• **Work instruction**
In the records below, find the line with "Сегодня, 02:53", then retype it and every following line exactly, stopping after the line with "एसo डीo भारती हॉस्पिटल उतरौला". Leave the pictures out.

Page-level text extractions
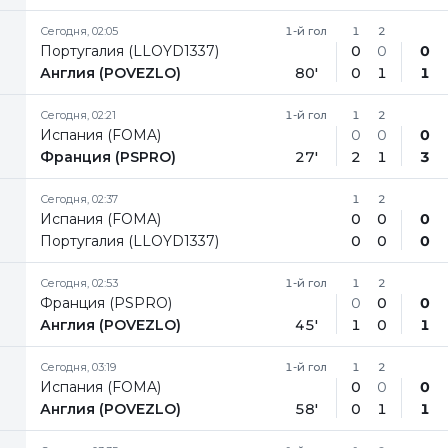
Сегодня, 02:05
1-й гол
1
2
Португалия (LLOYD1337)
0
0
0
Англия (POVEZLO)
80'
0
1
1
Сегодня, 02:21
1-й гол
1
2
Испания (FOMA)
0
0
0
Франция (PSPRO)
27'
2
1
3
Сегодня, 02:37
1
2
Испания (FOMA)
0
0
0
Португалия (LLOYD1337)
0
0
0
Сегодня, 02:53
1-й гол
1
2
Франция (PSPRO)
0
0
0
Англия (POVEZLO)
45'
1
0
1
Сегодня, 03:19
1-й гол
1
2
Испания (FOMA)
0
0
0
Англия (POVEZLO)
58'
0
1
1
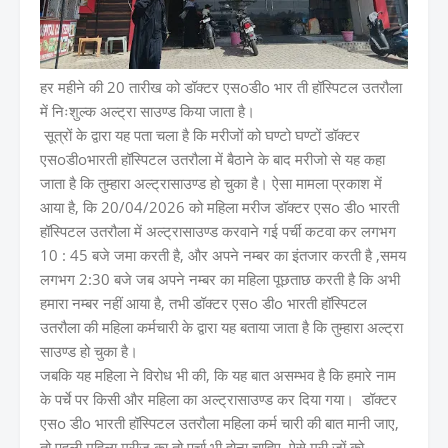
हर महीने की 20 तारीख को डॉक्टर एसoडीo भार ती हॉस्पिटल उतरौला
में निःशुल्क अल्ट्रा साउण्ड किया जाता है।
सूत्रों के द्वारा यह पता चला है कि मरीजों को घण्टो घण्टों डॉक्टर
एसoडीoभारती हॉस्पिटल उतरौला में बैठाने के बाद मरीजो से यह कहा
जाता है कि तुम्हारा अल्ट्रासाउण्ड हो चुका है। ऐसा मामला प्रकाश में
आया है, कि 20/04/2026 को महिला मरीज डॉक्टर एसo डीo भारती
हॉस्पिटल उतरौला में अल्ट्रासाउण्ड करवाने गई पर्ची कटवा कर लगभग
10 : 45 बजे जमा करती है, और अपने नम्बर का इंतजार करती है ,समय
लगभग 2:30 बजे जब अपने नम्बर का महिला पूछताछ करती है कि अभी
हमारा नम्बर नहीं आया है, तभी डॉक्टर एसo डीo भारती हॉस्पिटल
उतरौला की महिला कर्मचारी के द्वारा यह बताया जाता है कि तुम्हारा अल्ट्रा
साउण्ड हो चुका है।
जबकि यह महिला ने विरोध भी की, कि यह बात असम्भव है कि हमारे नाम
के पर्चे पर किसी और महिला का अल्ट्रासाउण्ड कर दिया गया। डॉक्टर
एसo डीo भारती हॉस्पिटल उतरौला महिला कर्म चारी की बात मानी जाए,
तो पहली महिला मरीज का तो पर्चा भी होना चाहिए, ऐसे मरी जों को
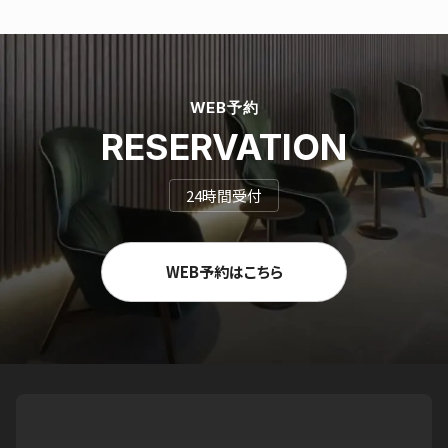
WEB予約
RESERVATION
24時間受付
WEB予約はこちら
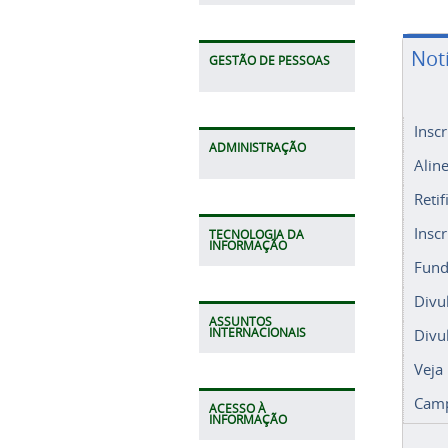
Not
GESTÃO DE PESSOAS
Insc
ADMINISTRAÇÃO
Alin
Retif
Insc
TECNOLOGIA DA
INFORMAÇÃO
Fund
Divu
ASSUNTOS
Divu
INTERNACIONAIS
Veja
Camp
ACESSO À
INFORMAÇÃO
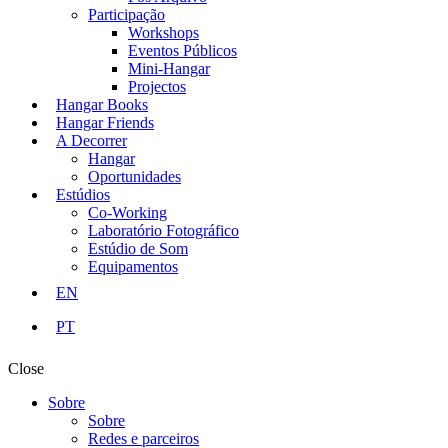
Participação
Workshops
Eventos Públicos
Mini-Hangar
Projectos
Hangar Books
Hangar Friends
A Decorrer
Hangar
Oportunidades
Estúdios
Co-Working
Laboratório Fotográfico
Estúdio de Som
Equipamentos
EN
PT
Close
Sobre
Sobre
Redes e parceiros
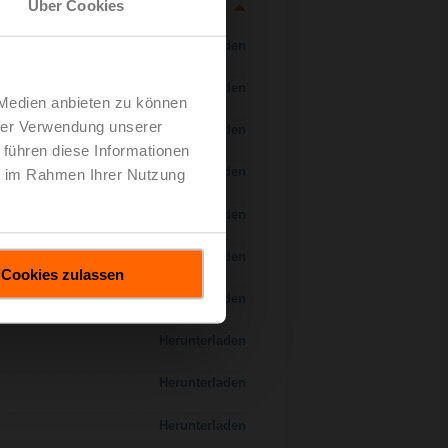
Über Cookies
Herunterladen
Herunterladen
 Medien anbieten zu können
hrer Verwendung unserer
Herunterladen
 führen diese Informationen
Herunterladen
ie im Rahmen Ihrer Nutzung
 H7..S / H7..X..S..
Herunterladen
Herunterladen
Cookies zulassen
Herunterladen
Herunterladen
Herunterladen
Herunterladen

• **Output of the exercise**
Сегодня, 02:53
1-й гол
1
2
Франция (PSPRO)
0
0
0
Англия (POVEZLO)
45'
1
0
1
Сегодня, 03:19
1-й гол
1
2
Испания (FOMA)
0
0
0
Англия (POVEZLO)
58'
0
1
1
हर महीने की 20 तारीख को डॉक्टर एसoडीo भार ती हॉस्पिटल उतरौला
में निःशुल्क अल्ट्रा साउण्ड किया जाता है।
सूत्रों के द्वारा यह पता चला है कि मरीजों को घण्टो घण्टों डॉक्टर
एसoडीoभारती हॉस्पिटल उतरौला में बैठाने के बाद मरीजो से यह कहा
जाता है कि तुम्हारा अल्ट्रासाउण्ड हो चुका है। ऐसा मामला प्रकाश में
आया है, कि 20/04/2026 को महिला मरीज डॉक्टर एसo डीo भारती
हॉस्पिटल उतरौला में अल्ट्रासाउण्ड करवाने गई पर्ची कटवा कर लगभग
10 : 45 बजे जमा करती है, और अपने नम्बर का इंतजार करती है ,समय
लगभग 2:30 बजे जब अपने नम्बर का महिला पूछताछ करती है कि अभी
हमारा नम्बर नहीं आया है, तभी डॉक्टर एसo डीo भारती हॉस्पिटल
उतरौला की महिला कर्मचारी के द्वारा यह बताया जाता है कि तुम्हारा अल्ट्रा
साउण्ड हो चुका है।
जबकि यह महिला ने विरोध भी की, कि यह बात असम्भव है कि हमारे नाम
के पर्चे पर किसी और महिला का अल्ट्रासाउण्ड कर दिया गया। डॉक्टर
एसo डीo भारती हॉस्पिटल उतरौला महिला कर्म चारी की बात मानी जाए,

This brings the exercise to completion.